Everyone benefits from accessibility.

Accessible design improves access to information on the web for individuals with and without disabilities. Well-designed, accessible web sites expedite the delivery of information and services. Providing accessible websites and electronic documents allows a greater variety of consumers to obtain information regardless of their individual needs.

~From National DB’s accessibility toolkit

This post is a part of a series. Check out the previous posts for more context.

Since all this voice-activated a11y stuff works a lot better over video, this post will mostly be video content. Which is not normal for how my content works. I’ll include a beautified version video transcript here, as well.

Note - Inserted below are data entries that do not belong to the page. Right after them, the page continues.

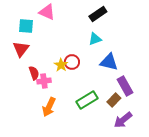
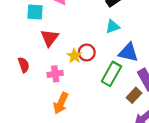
red triangle: (21, 49) -> (50, 38), moved
red semicircle: (34, 73) -> (24, 65), moved
green rectangle: (87, 100) -> (111, 74), moved, turned -30

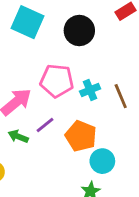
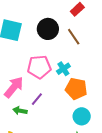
brown line: (121, 96) -> (74, 37), moved
orange pentagon: (81, 136) -> (76, 89), moved

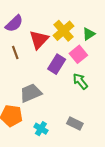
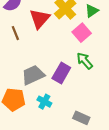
purple rectangle: (57, 64) -> (61, 73), moved
gray rectangle: (75, 123) -> (81, 118), moved
cyan cross: (41, 129) -> (44, 102), moved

In this post, I’ll focus on combining Talon with Vimium for web navigation.

What’s vimium?

Here’s their homepage. It’s my first go-to Chrome extension on every new computer setup. At this point I find it difficult to use the web without it!

Go install it now and type ? - you’ll see all the help there.

Talon + Vimium for web navigation

Intro

All right, so while working on finalizing this blog post, I just put in the last fixes before I publish it. I found a really cool combo of how my current setup, optimized for productivity, works pretty well with Talon and keyboard shortcuts.

Objective

  • Run my local Hugo server.
  • Navigate to Chrome.
  • Look at my blog running on localhost.
  • Navigate the web using vimium, a Chrome extension with Vim-like bindings.

Experience with Vimium and Talon

Vimium works really well with Talon. It’s going to take me a while to get used to it because I’m still learning. As you can see, I have F and J on my home row highlighted, which is helpful. Let’s give it a shot.

Commands Demonstrated

  • talon wake
  • harp urge go right enter
  • Focus Chrome go address look odd cap enter
  • Talent sleep

Using Vimium

(Note: This is where you might use tabs to navigate. I’ll show you how to use vimium instead.)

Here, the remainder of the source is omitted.